The answer is the line with "Segment stomach →" and every line after it to the end of the listing, retyped exactly. Pictures do not belong in it.

* TASK MATERIAL *
☆ ☆ ☆ ☆ ☆ ☆ ☆

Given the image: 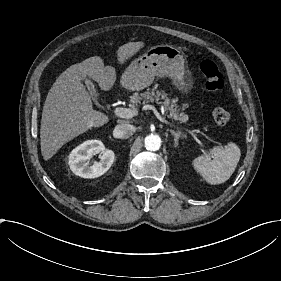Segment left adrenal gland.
<instances>
[{
  "label": "left adrenal gland",
  "instance_id": "obj_1",
  "mask_svg": "<svg viewBox=\"0 0 281 281\" xmlns=\"http://www.w3.org/2000/svg\"><path fill=\"white\" fill-rule=\"evenodd\" d=\"M171 135L174 136V147L178 146V140L180 138L181 132L180 131H174V130H170Z\"/></svg>",
  "mask_w": 281,
  "mask_h": 281
}]
</instances>
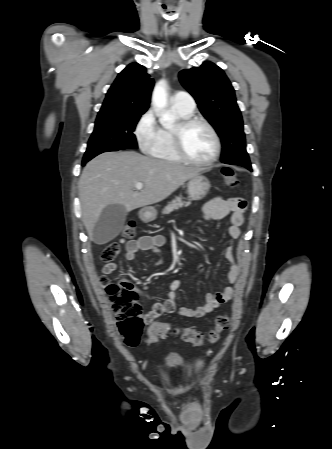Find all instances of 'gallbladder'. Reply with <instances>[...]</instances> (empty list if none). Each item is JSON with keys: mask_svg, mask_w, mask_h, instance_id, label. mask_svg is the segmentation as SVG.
<instances>
[{"mask_svg": "<svg viewBox=\"0 0 332 449\" xmlns=\"http://www.w3.org/2000/svg\"><path fill=\"white\" fill-rule=\"evenodd\" d=\"M126 209L120 204L106 206L96 222L92 238L96 244L102 245L118 236L126 220Z\"/></svg>", "mask_w": 332, "mask_h": 449, "instance_id": "gallbladder-1", "label": "gallbladder"}]
</instances>
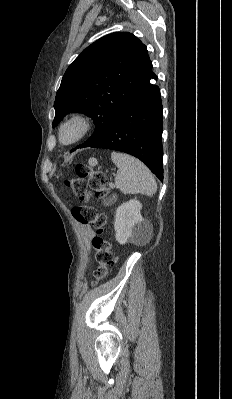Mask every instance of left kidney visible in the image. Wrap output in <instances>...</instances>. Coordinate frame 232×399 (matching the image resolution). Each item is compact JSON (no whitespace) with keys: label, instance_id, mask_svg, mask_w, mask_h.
<instances>
[{"label":"left kidney","instance_id":"left-kidney-1","mask_svg":"<svg viewBox=\"0 0 232 399\" xmlns=\"http://www.w3.org/2000/svg\"><path fill=\"white\" fill-rule=\"evenodd\" d=\"M142 203L138 200L125 201L116 209L114 229L115 237L119 243L138 241L146 237L150 223L141 215Z\"/></svg>","mask_w":232,"mask_h":399}]
</instances>
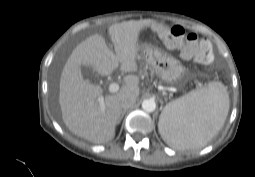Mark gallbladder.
Wrapping results in <instances>:
<instances>
[{
    "instance_id": "obj_1",
    "label": "gallbladder",
    "mask_w": 255,
    "mask_h": 177,
    "mask_svg": "<svg viewBox=\"0 0 255 177\" xmlns=\"http://www.w3.org/2000/svg\"><path fill=\"white\" fill-rule=\"evenodd\" d=\"M85 72H86L87 75H90L88 70H86Z\"/></svg>"
}]
</instances>
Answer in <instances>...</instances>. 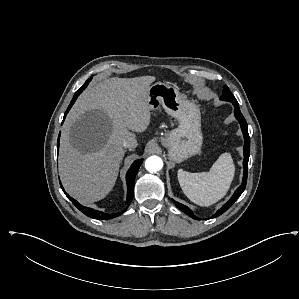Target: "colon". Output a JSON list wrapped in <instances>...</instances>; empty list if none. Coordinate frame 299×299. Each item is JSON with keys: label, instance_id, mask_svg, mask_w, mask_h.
Here are the masks:
<instances>
[{"label": "colon", "instance_id": "5ec220e1", "mask_svg": "<svg viewBox=\"0 0 299 299\" xmlns=\"http://www.w3.org/2000/svg\"><path fill=\"white\" fill-rule=\"evenodd\" d=\"M223 133H224V135H228V131H224Z\"/></svg>", "mask_w": 299, "mask_h": 299}]
</instances>
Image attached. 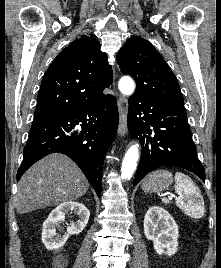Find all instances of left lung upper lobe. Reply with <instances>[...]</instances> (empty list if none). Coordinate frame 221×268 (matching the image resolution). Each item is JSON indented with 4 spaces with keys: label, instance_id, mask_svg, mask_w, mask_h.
Instances as JSON below:
<instances>
[{
    "label": "left lung upper lobe",
    "instance_id": "left-lung-upper-lobe-1",
    "mask_svg": "<svg viewBox=\"0 0 221 268\" xmlns=\"http://www.w3.org/2000/svg\"><path fill=\"white\" fill-rule=\"evenodd\" d=\"M122 73L136 81L134 95L184 105L179 84L170 67L153 45L139 36L129 38L117 54Z\"/></svg>",
    "mask_w": 221,
    "mask_h": 268
}]
</instances>
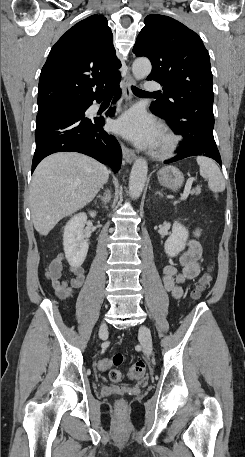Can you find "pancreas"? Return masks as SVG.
<instances>
[{
	"label": "pancreas",
	"instance_id": "pancreas-1",
	"mask_svg": "<svg viewBox=\"0 0 245 457\" xmlns=\"http://www.w3.org/2000/svg\"><path fill=\"white\" fill-rule=\"evenodd\" d=\"M193 192H195V194H200V192H201L200 186H196V188H194Z\"/></svg>",
	"mask_w": 245,
	"mask_h": 457
}]
</instances>
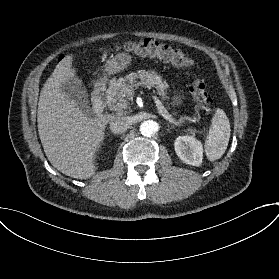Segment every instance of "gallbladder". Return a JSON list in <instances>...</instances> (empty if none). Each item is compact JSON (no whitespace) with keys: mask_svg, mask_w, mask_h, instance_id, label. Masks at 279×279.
Returning <instances> with one entry per match:
<instances>
[{"mask_svg":"<svg viewBox=\"0 0 279 279\" xmlns=\"http://www.w3.org/2000/svg\"><path fill=\"white\" fill-rule=\"evenodd\" d=\"M62 92L67 98L75 102L80 109L87 112L89 110L88 94L81 80L73 79L63 85Z\"/></svg>","mask_w":279,"mask_h":279,"instance_id":"gallbladder-1","label":"gallbladder"}]
</instances>
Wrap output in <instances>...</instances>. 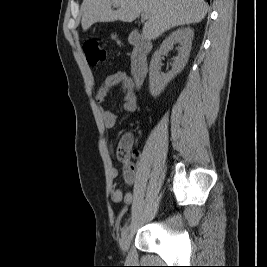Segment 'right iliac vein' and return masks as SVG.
Masks as SVG:
<instances>
[{
	"mask_svg": "<svg viewBox=\"0 0 267 267\" xmlns=\"http://www.w3.org/2000/svg\"><path fill=\"white\" fill-rule=\"evenodd\" d=\"M129 244H130V236L126 235L122 238L121 243H120V247H121L123 254L127 252Z\"/></svg>",
	"mask_w": 267,
	"mask_h": 267,
	"instance_id": "right-iliac-vein-1",
	"label": "right iliac vein"
}]
</instances>
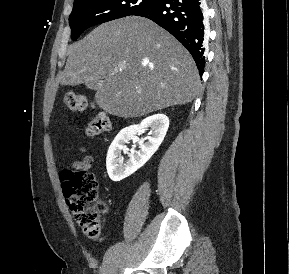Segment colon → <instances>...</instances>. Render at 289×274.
<instances>
[{"label":"colon","mask_w":289,"mask_h":274,"mask_svg":"<svg viewBox=\"0 0 289 274\" xmlns=\"http://www.w3.org/2000/svg\"><path fill=\"white\" fill-rule=\"evenodd\" d=\"M63 104L72 112H84L92 107L86 95L75 93H67ZM110 126L108 115L98 111L86 124L85 132L88 136H97L108 132ZM61 179L64 196L75 221L87 237L98 238L101 233L100 216L107 211V206L99 198L95 176L87 171L65 169Z\"/></svg>","instance_id":"5ec220e1"}]
</instances>
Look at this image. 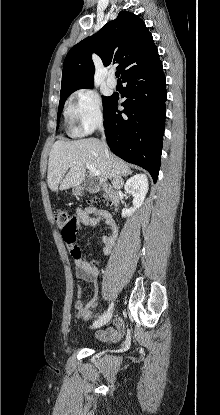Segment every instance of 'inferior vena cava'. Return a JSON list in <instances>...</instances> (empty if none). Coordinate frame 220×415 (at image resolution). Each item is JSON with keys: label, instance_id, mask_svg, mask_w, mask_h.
<instances>
[{"label": "inferior vena cava", "instance_id": "602c4592", "mask_svg": "<svg viewBox=\"0 0 220 415\" xmlns=\"http://www.w3.org/2000/svg\"><path fill=\"white\" fill-rule=\"evenodd\" d=\"M99 129L102 132V136H103L102 139H103V143L105 145V154L108 157L109 156V152H108V148H107V145H106V142H105V137L103 135L102 126H100ZM121 180H122L121 176H116V177L113 178L112 185H113V187L115 189H118L119 188V183L121 182Z\"/></svg>", "mask_w": 220, "mask_h": 415}]
</instances>
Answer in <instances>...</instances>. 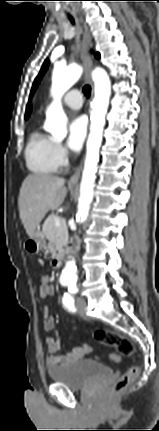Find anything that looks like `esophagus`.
<instances>
[{
	"instance_id": "esophagus-1",
	"label": "esophagus",
	"mask_w": 159,
	"mask_h": 431,
	"mask_svg": "<svg viewBox=\"0 0 159 431\" xmlns=\"http://www.w3.org/2000/svg\"><path fill=\"white\" fill-rule=\"evenodd\" d=\"M83 28H84V44H83V50H82V59L86 66L87 75L90 80V73L93 66V60L89 53L91 45H92V38L88 29V26L83 22ZM91 82V80H90ZM92 84V82H91ZM92 94H93V85H92ZM83 161H81L80 165L75 170L74 174L70 177L69 183H77L80 179L82 168H83Z\"/></svg>"
}]
</instances>
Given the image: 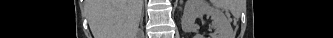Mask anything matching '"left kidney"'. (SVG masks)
Here are the masks:
<instances>
[{
  "instance_id": "1",
  "label": "left kidney",
  "mask_w": 333,
  "mask_h": 38,
  "mask_svg": "<svg viewBox=\"0 0 333 38\" xmlns=\"http://www.w3.org/2000/svg\"><path fill=\"white\" fill-rule=\"evenodd\" d=\"M207 15L211 17V24L209 30L214 31L210 34V38H231L233 29L231 21L227 16L218 8L212 6L207 0H187L182 16V28L185 32H193L198 28L195 23L198 17ZM195 38H204L203 34L199 32Z\"/></svg>"
}]
</instances>
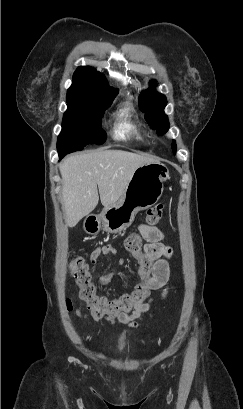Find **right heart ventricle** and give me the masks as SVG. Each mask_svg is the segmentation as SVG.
I'll return each instance as SVG.
<instances>
[{
  "label": "right heart ventricle",
  "instance_id": "right-heart-ventricle-1",
  "mask_svg": "<svg viewBox=\"0 0 243 409\" xmlns=\"http://www.w3.org/2000/svg\"><path fill=\"white\" fill-rule=\"evenodd\" d=\"M116 124L114 127V137L119 140L135 138L142 140L144 134L142 130L132 121L128 108L120 109L116 114Z\"/></svg>",
  "mask_w": 243,
  "mask_h": 409
}]
</instances>
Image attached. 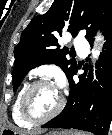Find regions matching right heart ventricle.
<instances>
[{"instance_id":"e07e8e85","label":"right heart ventricle","mask_w":112,"mask_h":135,"mask_svg":"<svg viewBox=\"0 0 112 135\" xmlns=\"http://www.w3.org/2000/svg\"><path fill=\"white\" fill-rule=\"evenodd\" d=\"M28 85H29L28 83H25L21 87V89L18 91V93L13 101L12 107H11V117H12L13 122L17 126L22 127V128L31 127L33 124V123L27 121L26 119H24V117L21 115V111H20V100H21L24 90L26 89V87Z\"/></svg>"}]
</instances>
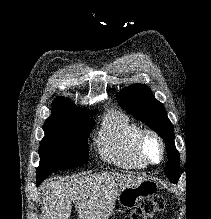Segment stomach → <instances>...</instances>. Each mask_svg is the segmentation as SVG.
I'll use <instances>...</instances> for the list:
<instances>
[{
  "label": "stomach",
  "mask_w": 211,
  "mask_h": 219,
  "mask_svg": "<svg viewBox=\"0 0 211 219\" xmlns=\"http://www.w3.org/2000/svg\"><path fill=\"white\" fill-rule=\"evenodd\" d=\"M157 190V183L150 180H144L140 184L128 187L120 192L117 196V201L123 208H133L140 200L150 197L157 192Z\"/></svg>",
  "instance_id": "0dacf381"
}]
</instances>
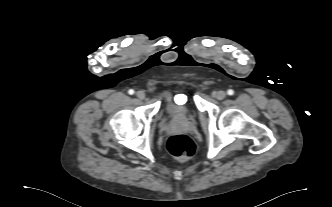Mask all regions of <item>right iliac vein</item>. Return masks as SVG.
<instances>
[{"label":"right iliac vein","instance_id":"63e3f726","mask_svg":"<svg viewBox=\"0 0 332 207\" xmlns=\"http://www.w3.org/2000/svg\"><path fill=\"white\" fill-rule=\"evenodd\" d=\"M136 96L137 98H139L140 100H143L145 98V93L143 91H137L136 92Z\"/></svg>","mask_w":332,"mask_h":207}]
</instances>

☆ ☆ ☆ ☆ ☆ ☆ ☆

* SOLUTION *
Segment stomach → <instances>...</instances>. Each mask_svg is the segmentation as SVG.
I'll use <instances>...</instances> for the list:
<instances>
[{
  "label": "stomach",
  "mask_w": 211,
  "mask_h": 219,
  "mask_svg": "<svg viewBox=\"0 0 211 219\" xmlns=\"http://www.w3.org/2000/svg\"><path fill=\"white\" fill-rule=\"evenodd\" d=\"M157 190V183L150 180H144L140 184L128 187L120 192L117 196V201L123 208H133L140 200L150 197L157 192Z\"/></svg>",
  "instance_id": "0dacf381"
}]
</instances>
Mask all regions of <item>right iliac vein</item>. Return masks as SVG.
<instances>
[{"label":"right iliac vein","instance_id":"63e3f726","mask_svg":"<svg viewBox=\"0 0 332 207\" xmlns=\"http://www.w3.org/2000/svg\"><path fill=\"white\" fill-rule=\"evenodd\" d=\"M136 96L137 98H139L140 100H143L145 98V93L143 91H137L136 92Z\"/></svg>","mask_w":332,"mask_h":207}]
</instances>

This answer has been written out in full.